3. **Feature Scaling**: Scale numerical features like Age and Income if needed, using standard scaling or normalization.

### **Part 3: Feature Engineering**
1. **Create New Features**:
   - Generate a new feature, such as “Income per Age,” by dividing Income by Age, to understand spending power based on age.
2. **Feature Selection**: Decide which features are likely to contribute most to predicting churn. Provide reasoning for your selections.

### **Part 4: Machine Learning Task - Decision Tree Model**
1. **Train-Test Split**: Split the dataset into training and testing sets (e.g., 80% train, 20% test).
2. **Decision Tree Classifier**:
   - Train a Decision Tree Classifier on the training data, using the selected features to predict churn.

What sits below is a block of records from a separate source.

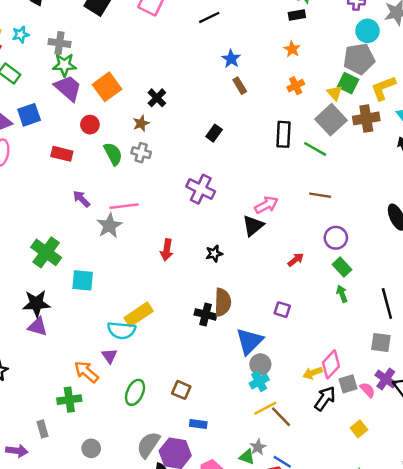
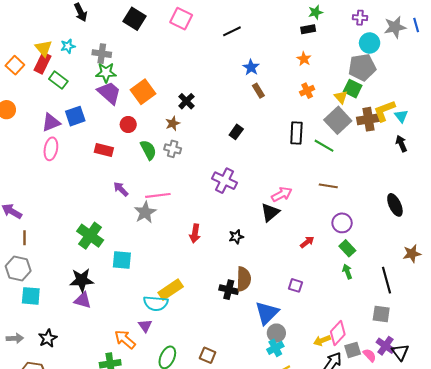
yellow L-shape: (383, 88) -> (384, 111), moved

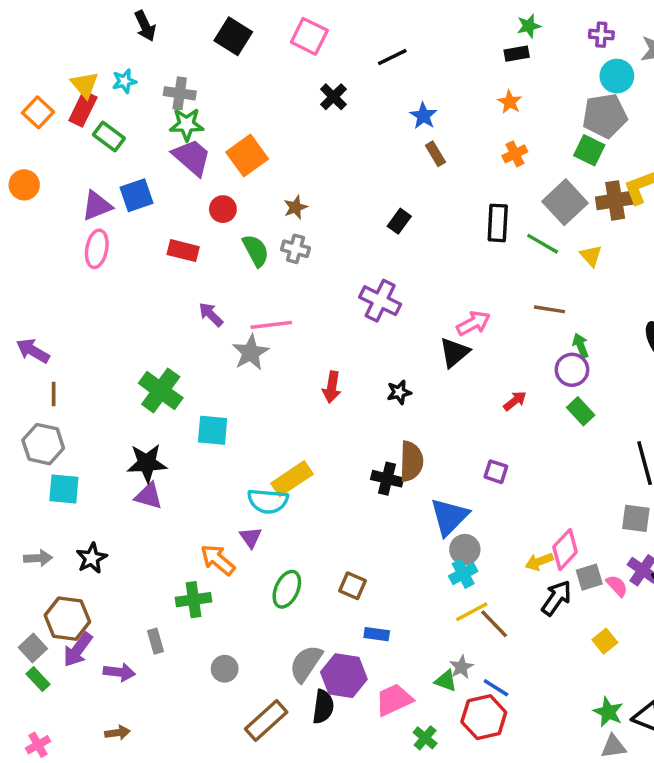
yellow triangle: (341, 97) -> (591, 256), moved
black cross: (186, 101) -> (333, 97), moved
green arrow: (347, 272) -> (581, 346), moved

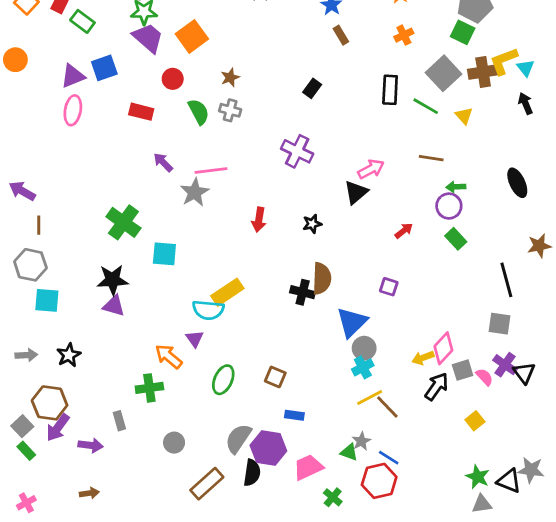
green arrow: (581, 346) -> (456, 187), turned -72

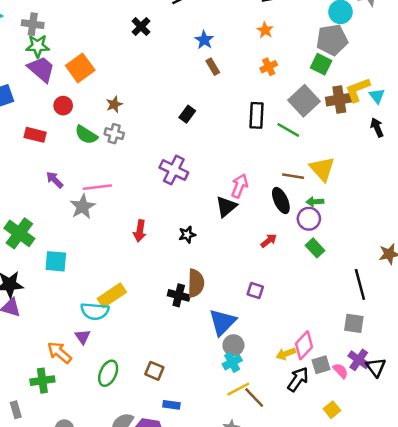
green semicircle: (199, 112) -> (86, 135), turned 150
yellow triangle: (464, 116) -> (322, 169), moved, size x1.6
pink arrow: (371, 169) -> (240, 186), turned -40
black ellipse: (517, 183) -> (281, 200), moved

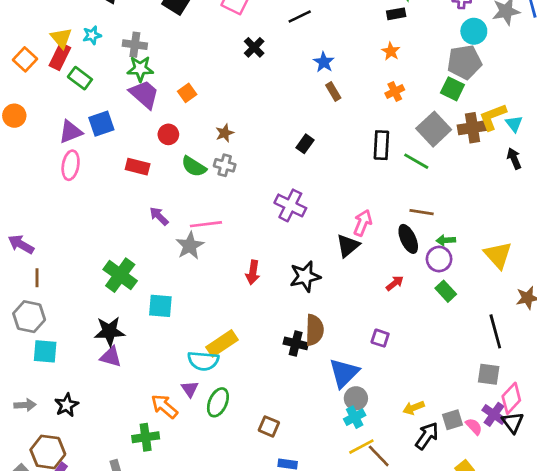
orange square: (80, 68) -> (187, 93), size x0.6
yellow triangle: (322, 169) -> (498, 255), moved
black star: (187, 235) -> (305, 276), size x1.6
pink diamond: (304, 345) -> (511, 398), moved
green ellipse: (108, 373) -> (218, 402), moved

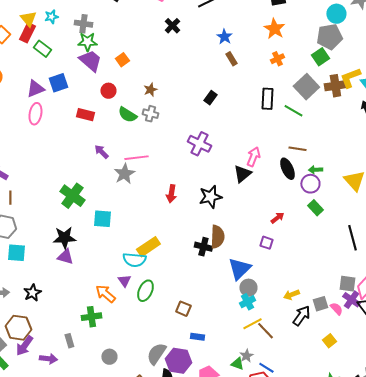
orange star: (391, 51) -> (274, 29), size x1.5
green square: (452, 89) -> (320, 57), turned 30
red arrow: (395, 283) -> (277, 218), moved
gray square: (489, 374) -> (347, 284), moved

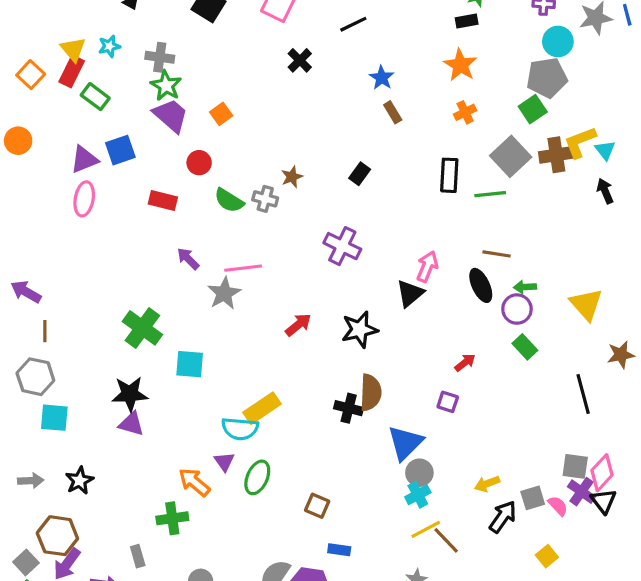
green star: (87, 42) -> (166, 86), turned 30
brown star: (150, 90) -> (292, 177), moved
green line: (293, 111) -> (490, 194), turned -36
red arrow: (171, 194) -> (298, 325), turned -138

   - Adjust hyperparameters like maximum depth and minimum samples split to improve performance.
3. **Model Evaluation**:
   - Calculate accuracy, precision, recall, and F1-score on the test set.
   - Plot the decision tree and identify the most important features for predicting churn.
   
### **Part 5: Analysis and Conclusion**
1. **Model Performance**: Discuss the model’s performance metrics and interpret what they mean in the context of customer churn.
2. **Feature Importance**: List the top features the model used for prediction and discuss why these may be influential in predicting churn.
3. **Future Improvements**: Suggest at least two ways to improve the model’s performance, such as collecting more data, using different models, or engineering additional features.